Michelle didn’t write out a list for our trip to Colombia either. Quite possibly because they speak Spanish in Bogota and most Americans know a handful of Spanish phrases.
And we knew a handful of phrases and managed to get by, but it is always just that one word, letter or pronunciation that can make the biggest difference.

For example:
While sitting at Moulin Bleu enjoying a very generous cocktail happy hour, Michelle asks the bartenders, “Excuse me, do you have any peanuts?”
After a slight pause, the bartenders exchange looks and burst out laughing. Even the fellow bar patrons contributed to the jovial moment. Alicia and I just figured that there must be a peanut shortage and how dare someone ask!?

Michelle hands over her phone pointing to the little screen. More laughter.

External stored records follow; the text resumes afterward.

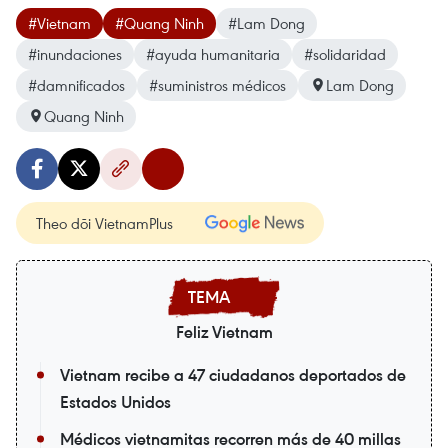
#Vietnam
#Quang Ninh
#Lam Dong
#inundaciones
#ayuda humanitaria
#solidaridad
#damnificados
#suministros médicos
Lam Dong
Quang Ninh
Theo dõi VietnamPlus
Feliz Vietnam
Vietnam recibe a 47 ciudadanos deportados de
Estados Unidos
Médicos vietnamitas recorren más de 40 millas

Her phone is returned to her with a correction.
Evidently, she demanded that the bartenders “listen to her” and asked if they had poverty (or misery).

“Escúchame, ¿tiene la miseria?”

Mystery solved.

Google translates “peanuts” to “miseria” and only Michelle can explain how she got “Escúchame”.
While we didn’t get peanuts, we did get a little plate full of snacks, enough laughter to give our abs a workout, and a memory that could never be bought.
The rule was and always will be that when traveling to a foreign country, don’t be that dumbass American that can’t at least say “please” and “thank you”.
But DO be that American that at least makes an attempt even if you are asking a waitress if they have poverty, telling the security guard you have knives, or ensuring your Uber driver goes forward and not left.

However, careful planning and paper is recommended.